[The English Orphans by Mary Jane Holmes]@TWC D-Link book
The English Orphans

CHAPTER XX
2/11

"Yes, a pretty pass; but I might have known better than to send my children to such a school." Mr.Lincoln could not forbear asking her in a laughing way, "if the schools which she attended were of a higher order than Mount Holyoke." Bursting into tears, Mrs.Lincoln replied that "she didn't think she ought to be _twitted_ of her poverty." "Neither do I," returned her husband.

"You were no more to blame for working in the factory, than Mary is for having been a pauper!" Mrs.Lincoln was silent, for she did not particularly care to hear about her early days, when she had been an operative in the cotton mills of Southbridge.

She had possessed just enough beauty to captivate the son of the proprietor, who was fresh from college, and after a few weeks' acquaintance they were married.

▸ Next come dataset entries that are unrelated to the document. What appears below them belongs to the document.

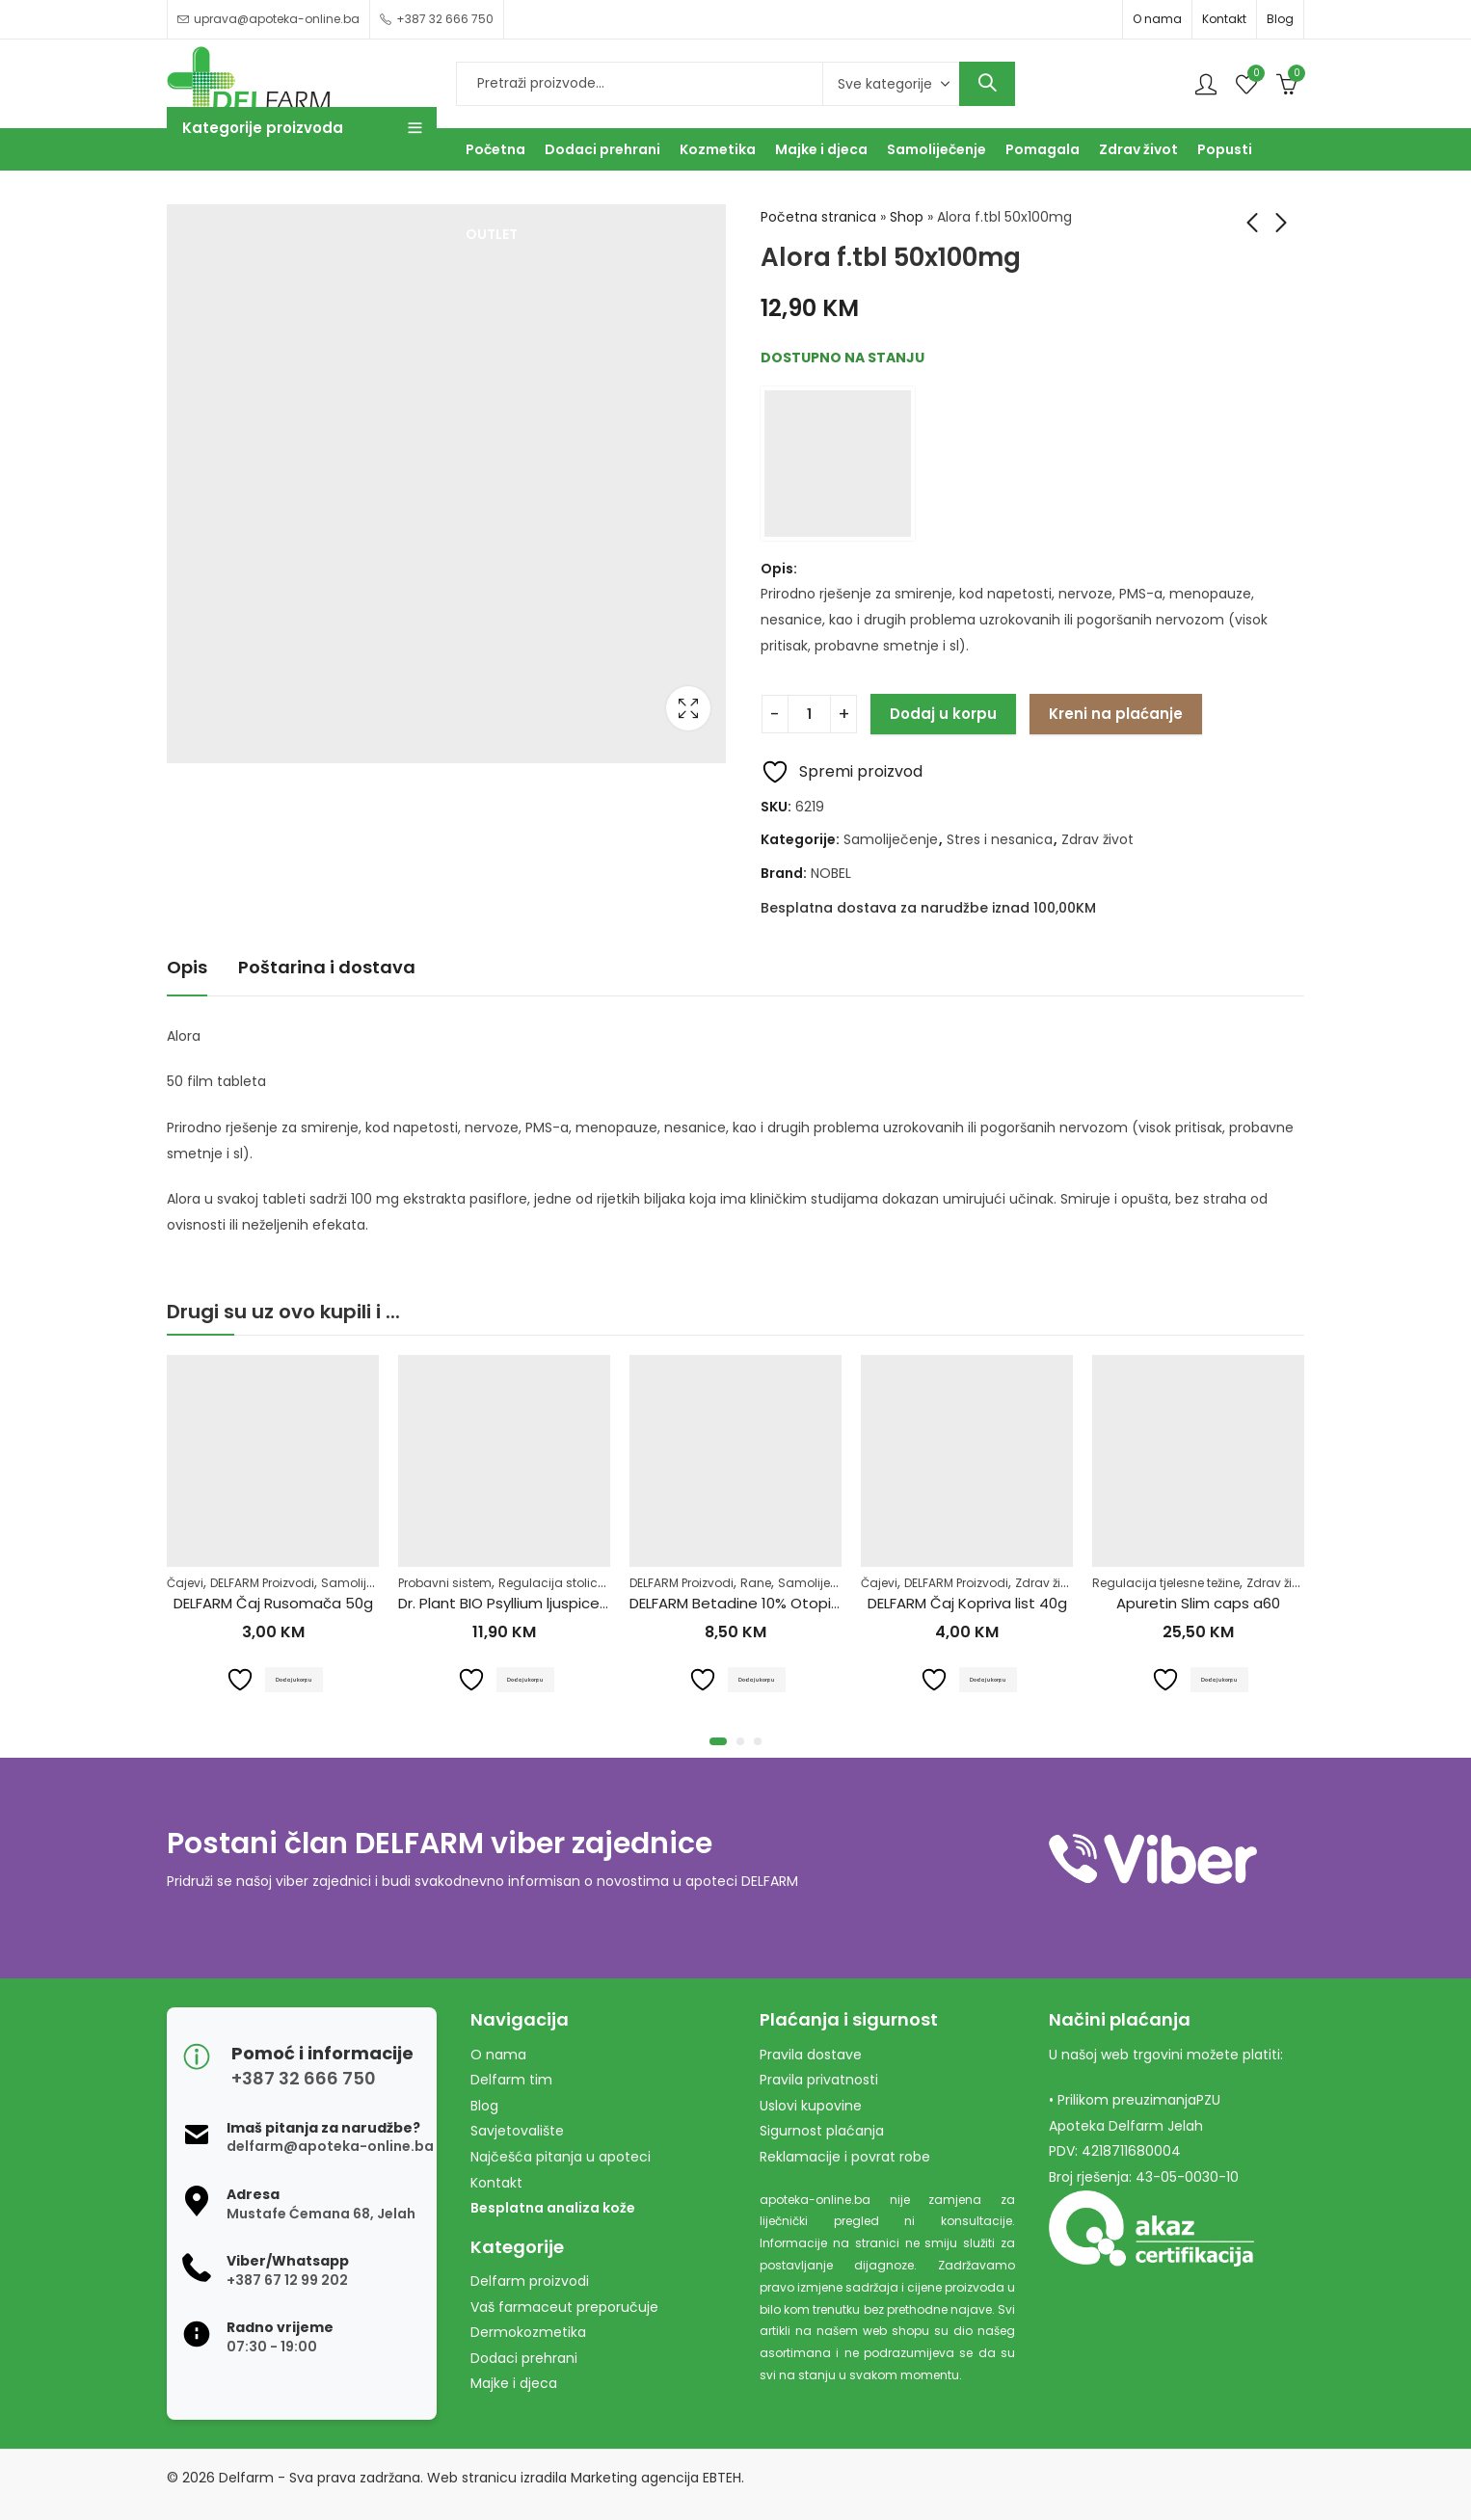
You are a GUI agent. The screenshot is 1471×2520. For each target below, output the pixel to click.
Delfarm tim (511, 2079)
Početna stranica (818, 216)
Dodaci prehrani (523, 2358)
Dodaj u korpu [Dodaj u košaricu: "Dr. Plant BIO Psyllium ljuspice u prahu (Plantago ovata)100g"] (527, 1679)
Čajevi (185, 1583)
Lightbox (688, 708)
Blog (1280, 19)
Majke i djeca (513, 2383)
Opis (187, 967)
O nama (1157, 19)
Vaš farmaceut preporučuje (564, 2307)
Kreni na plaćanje (1116, 713)
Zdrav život (1097, 839)
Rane (755, 1583)
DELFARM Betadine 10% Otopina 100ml (761, 1604)
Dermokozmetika (528, 2332)
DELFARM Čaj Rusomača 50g (273, 1604)
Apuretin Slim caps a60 (1198, 1604)
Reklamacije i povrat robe (845, 2156)
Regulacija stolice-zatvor (573, 1583)
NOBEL (831, 873)
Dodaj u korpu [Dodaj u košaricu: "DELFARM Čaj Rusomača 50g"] (295, 1679)
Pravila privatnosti (819, 2079)
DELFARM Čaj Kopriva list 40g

Fortunately her husband was a man of good sense, and restrained her from the commission of many foolish acts.

Thus when she insisted upon sending for Rose and Jenny, he promptly replied that they should not come home! Still, as Rose seemed discontented, complaining that so much exercise made her side and shoulder ache, and as Jenny did not wish to remain another year unless Mary did, he consented that they should leave school at the close of the term, on condition that they went somewhere else.
"I shall never make any thing of Henry," said he, "but my daughters shall receive every advantage, and perhaps one or the other of them will comfort my old age." He had spoken truly with regard to Henry, who was studying, or pretending to study law in the same office with Billy Bender.